There is disagreement among AI researchers about what the risk of AI may be, when that risk could arise, and whether AI could pose an existential risk, but few researchers would suggest that AI poses no risk. Even today, we’re seeing signs of narrow AI exacerbating problems of discrimination and job loss, and if we don’t take proper precautions, we can expect problems to worsen, affecting more people as AI grows smarter and more complex.
The number of AI researchers who signed the Asilomar Principles ― as well as the open letters regarding developing beneficial AI and opposing lethal autonomous weapons ― shows that there is strong consensus among researchers that we need to do more to understand and address the known and potential risks of AI.
Some of the principles that AI researchers signed directly relate to Musk’s statements, including:
3) Science Policy Link: There should be constructive and healthy exchange between AI researchers and policy-makers.
4) Research Culture: A culture of cooperation, trust and transparency should be fostered among researchers and developers of AI.
5) Race Avoidance: Teams developing AI systems should actively cooperate to avoid corner-cutting on safety standards.
20) Importance: Advanced AI could represent a profound change in the history of life on Earth, and should be planned for and managed with commensurate care and resources.
21) Risks: Risks posed by AI systems, especially catastrophic or existential risks, must be subject to planning and mitigation efforts commensurate with their expected impact.
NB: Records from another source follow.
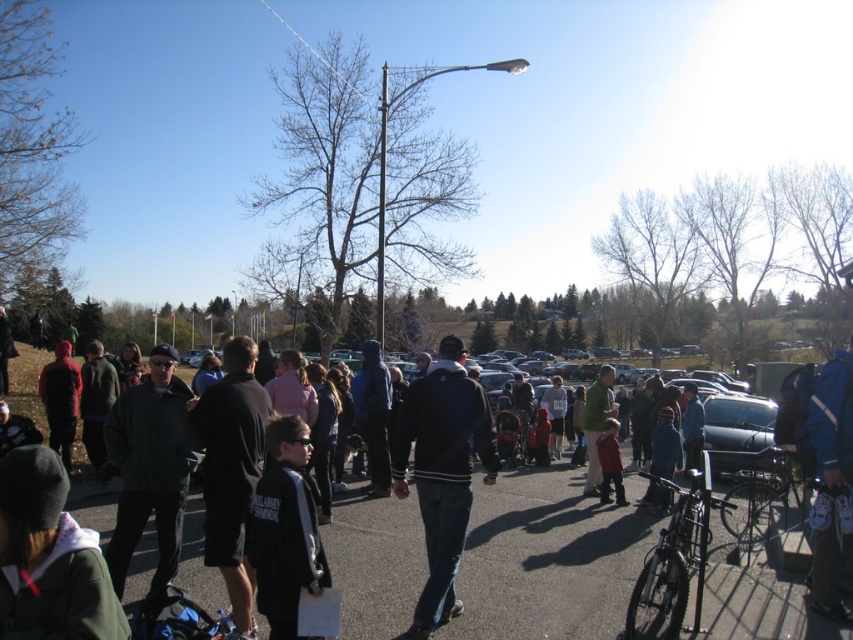 Between point (813, 442) and point (601, 397), which one is positioned behind?

Positioned behind is point (601, 397).

Where is `blue fabric jacket at lower right`? blue fabric jacket at lower right is located at coordinates (831, 483).

Who is lower down, dark green jacket at center or red matte jacket at center?

red matte jacket at center is lower down.

Is dark green jacket at center to the right of red matte jacket at center from the viewer's perspective?

No, dark green jacket at center is not to the right of red matte jacket at center.

Is point (138, 531) less distant than point (614, 472)?

Yes, it is.

What are the coordinates of `dark green jacket at center` in the screenshot? It's located at (149, 467).

Is black cotton jacket at center shorter than shiny metallic bicycle at lower right?

No.

Can you confirm if black cotton jacket at center is positioned to the left of shiny metallic bicycle at lower right?

Correct, you'll find black cotton jacket at center to the left of shiny metallic bicycle at lower right.

Between point (267, 403) and point (724, 513), which one is positioned behind?

The point (724, 513) is more distant.

What are the coordinates of `black cotton jacket at center` in the screenshot? It's located at (231, 472). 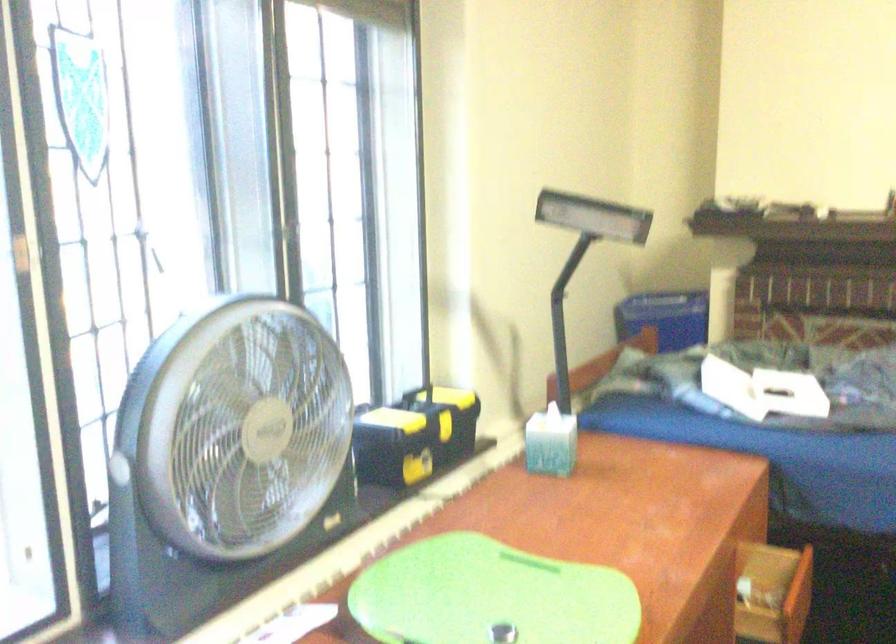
The right policy and governance solutions could help align AI development with these principles, as well as encourage interdisciplinary dialogue on how that may be achieved.
The recently founded Partnership on AI, which includes the leading AI industry players, similarly endorses the idea of principled AI development ― their founding document states that “where AI tools are used to supplement or replace human decision-making, we must be sure that they are safe, trustworthy and aligned with the ethics and preferences of people who are influenced by their actions.”
“Government officials need to learn about and understand how AI could impact their constituents.”
And as Musk suggests, the very first step needs to be increasing awareness about AI’s implications among government officials. Automated vehicles, for example, are expected to eliminate millions of jobs, which will affect nearly every governor who attended the talk (assuming they’re still in office), yet the topic rarely comes up in political discussion.
AI researchers are excited ― and rightly so ― about the incredible potential of AI to improve our health and well-being: it’s why most of them joined the field in the first place. But there are legitimate concerns about the possible misuse and/or poor design of AI, especially as we move toward advanced and more general AI.
Because these problems threaten society as a whole, they can’t be left to a small group of researchers to address. At the very least, government officials need to learn about and understand how AI could impact their constituents, as well as how more AI safety research could help us solve these problems before they arise.
Instead of focusing on whether regulations would be good or bad, we should lay the foundations for constructive regulation in the future by helping our policy-makers understand the realities and implications of AI progress. Let’s ask ourselves: how can we ensure that AI remains beneficial for all, and who needs to be involved in that effort?